Görünüşte böyle konuşmak kolay gibi duruyor. Fakat bu, önceki bütün müzakere ve diyalog turlarının başarısız olmasına sebep olan en zor problemi temsil ediyor. De Mistura, dün tartışmalı açıklamalar yaparak, “Asıl mesele şu ki muhalifler savaşı kazanamadıklarını idrak etmek için yeterince birlik ve gerçekçi olabilecekler mi?” sorusuyla, durgun müzakereler kuyusuna taş atmaya çalıştı. De Mistura’ya savaşta kazananın Beşşar Esed olduğunu söylemek isteyip istemediği sorulduğunda ise, De Mistura, “Bu çatışmanın tarihini yazan ben değilim. Fakat şu anda savaşta herhangi bir tarafın gerçekten zafer ilan edebileceğini zannetmiyorum” diye cevap verdi.
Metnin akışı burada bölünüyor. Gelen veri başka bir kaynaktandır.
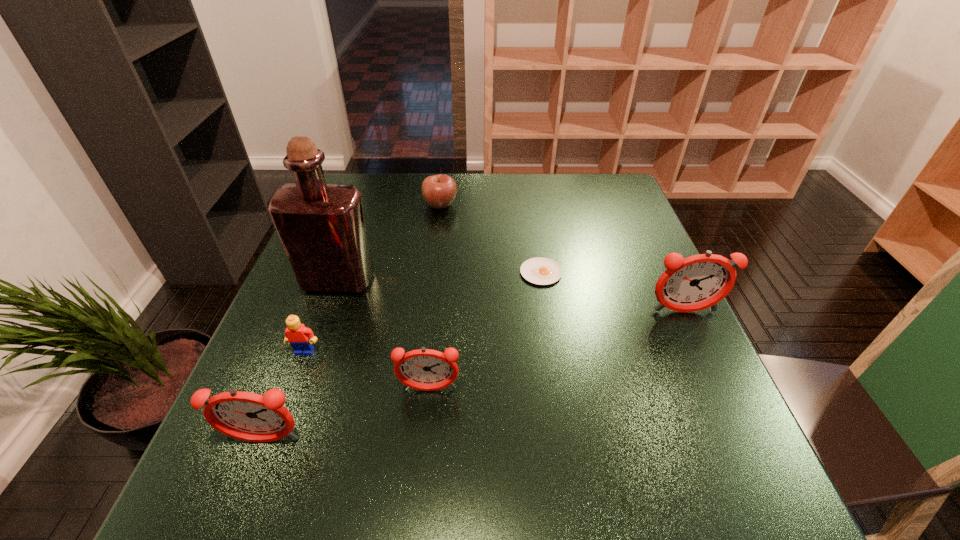 Locate an element on the screen. Image resolution: width=960 pixels, height=540 pixels. egg yolk is located at coordinates (542, 271).

This screenshot has width=960, height=540. What are the coordinates of `the fifth tallest object` in the screenshot? It's located at (301, 338).

Identify the location of Lego. This screenshot has width=960, height=540. (301, 338).

Find the location of a particular element. The height and width of the screenshot is (540, 960). vacant area located on the front-facing side of the shortest alarm clock is located at coordinates click(425, 425).

I want to click on blank space located 0.260m on the front-facing side of the fourth nearest object, so click(736, 424).

The width and height of the screenshot is (960, 540). What are the coordinates of `vacant area located on the side of the apple with the unique marking` in the screenshot? It's located at (569, 204).

Identify the location of free spot located on the back of the liquor. (364, 205).

I want to click on blank space located on the right of the sixth object from left to right, so click(x=645, y=273).

Locate an element on the screen. This screenshot has width=960, height=540. vacant space located 0.110m on the face of the third shortest object is located at coordinates tap(285, 403).

The image size is (960, 540). What are the coordinates of `object that is at the far edge` in the screenshot? It's located at 438,191. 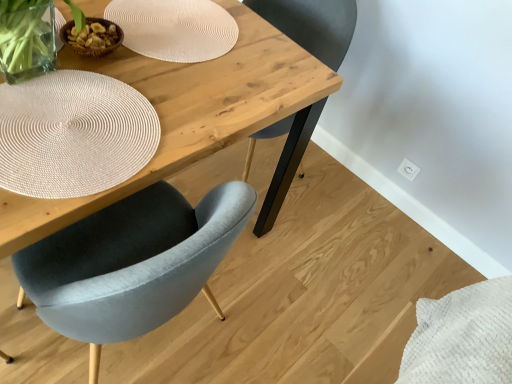 Question: From the image's perspective, is white textured placemat at upper center, which is counted as the first paper plate, starting from the back, positioned above or below white woven placemat at upper left, arranged as the second paper plate when viewed from the top?

Choices:
 (A) below
 (B) above

Answer: (B)

Question: Is white textured placemat at upper center, the 2th paper plate viewed from the front, bigger or smaller than white woven placemat at upper left, arranged as the second paper plate when viewed from the top?

Choices:
 (A) small
 (B) big

Answer: (B)

Question: Estimate the real-world distances between objects in this image. Which object is closer to the white woven placemat at upper left, arranged as the second paper plate when viewed from the top?

Choices:
 (A) white textured placemat at upper center, the 2th paper plate viewed from the front
 (B) velvet grey chair at center
 (C) natural wood table at center

Answer: (C)

Question: Which object is positioned closest to the velvet grey chair at center?

Choices:
 (A) white textured placemat at upper center, which is the second paper plate from bottom to top
 (B) natural wood table at center
 (C) white woven placemat at upper left, arranged as the second paper plate when viewed from the top

Answer: (B) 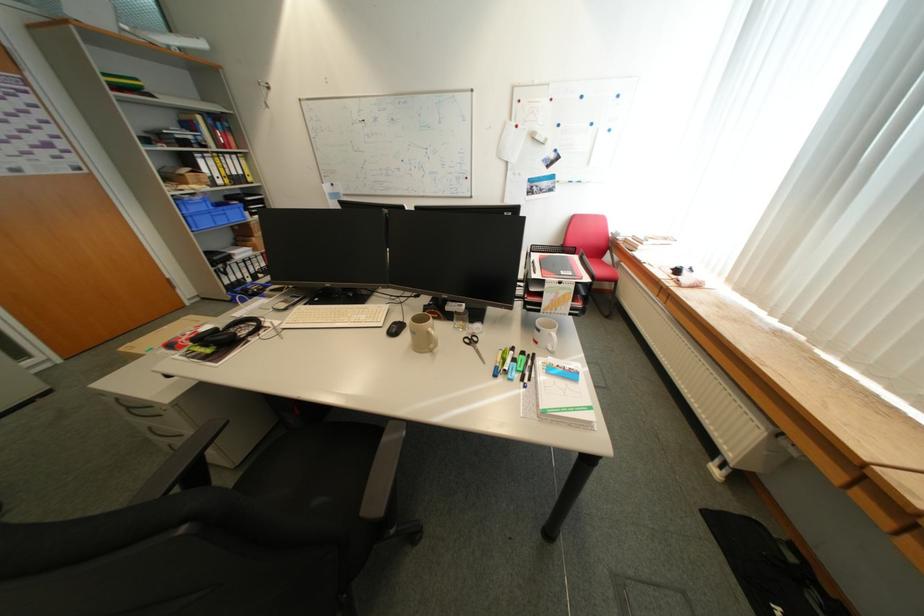 Where would you lift the green marker? Please return your answer as a coordinate pair (x, y).

(521, 361) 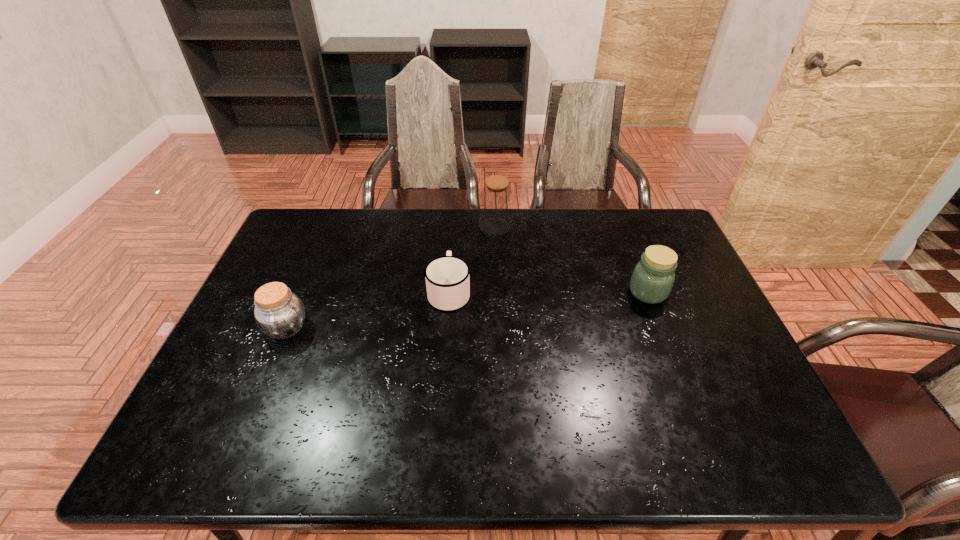 The height and width of the screenshot is (540, 960). What are the coordinates of `free space that is in between the mug and the second jar from left to right` in the screenshot? It's located at (472, 259).

Locate an element on the screen. This screenshot has width=960, height=540. free spot between the leftmost object and the rightmost object is located at coordinates (468, 310).

Identify the location of free space between the rightmost object and the second object from left to right. This screenshot has width=960, height=540. (548, 292).

Locate an element on the screen. empty location between the rightmost jar and the tallest object is located at coordinates 572,259.

Image resolution: width=960 pixels, height=540 pixels. I want to click on object that stands as the second closest to the mug, so click(x=279, y=313).

Identify the location of the closest object to the leftmost jar. Image resolution: width=960 pixels, height=540 pixels. (447, 277).

Select which jar appears as the closest to the leftmost object. Please provide its 2D coordinates. Your answer should be formatted as a tuple, i.e. [(x, y)], where the tuple contains the x and y coordinates of a point satisfying the conditions above.

[(496, 199)]

Identify the location of jar that stands as the closest to the mug. Image resolution: width=960 pixels, height=540 pixels. (496, 199).

At what (x,y) coordinates should I click in order to perform the action: click on vacant area that satisfies the following two spatial constraints: 1. on the side of the second object from right to left with the handle; 2. on the left side of the shortest object. Please return your answer as a coordinate pair (x, y). The height and width of the screenshot is (540, 960). Looking at the image, I should click on (454, 226).

Locate an element on the screen. Image resolution: width=960 pixels, height=540 pixels. vacant position in the image that satisfies the following two spatial constraints: 1. on the back side of the second object from right to left; 2. on the right side of the leftmost jar is located at coordinates pyautogui.click(x=328, y=226).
Bu son kısımda, De Mistura’ya tamamen katılıyorum. Ne askeri ne de siyasi standartlarda hiç kimse kazananın kendisi olduğunu söyleyemez. Savaşın kefesi, yıllardır sallanmaya devam etti. Eğer dahili ve harici çalkantılar sürerse, tüm Suriye halkını kapsayacak, çoğulculuğu ve bölgesel şartları gözetecek, 6.5 yıldır en çirkin eziyetlere maruz kalan halkın sıkıntılarını bertaraf etmeye öncelik verecek gerçek bir siyasi çözüme ulaşılamazsa gelecekte savaşın kefesinde değişiklikler olabilir. Bu, savaşın tahrip ettiği Suriye’yi yeniden imar etmek için çok fazla sabır ve destek gerektiren bir durumdur.

Eğer Suriye, sorunlarını aşacaksa, tüm tarafların tavizler vermesi gerekiyor. Irak tecrübesinden, siyasi çekişmeler ve dış müdahaleler sebebiyle yaşanan felaketlerden, marjinalleştirme politikalardan, mezhepsel hesaplaşmalardan ve dar görüşlü isteklerin ülke ve halkın çıkarına tercih edilmesinden çıkarılabilecek pek çok dersler var. Uluslararası toplum, yeniden yapılanmaya katkı yapma ve çözüm tertibatı konusunda Suriye’ye yardım edebilir. Ancak Suriyeliler hakikati güzel bir şekilde okuyup ülkelerinin çıkarlarını ön plana alırlarsa ve Irak’ta işlenen hataları tekrarlamamaya karar verirlerse gerçek çözümü, Suriye halkının kendisi gerçekleştirecektir.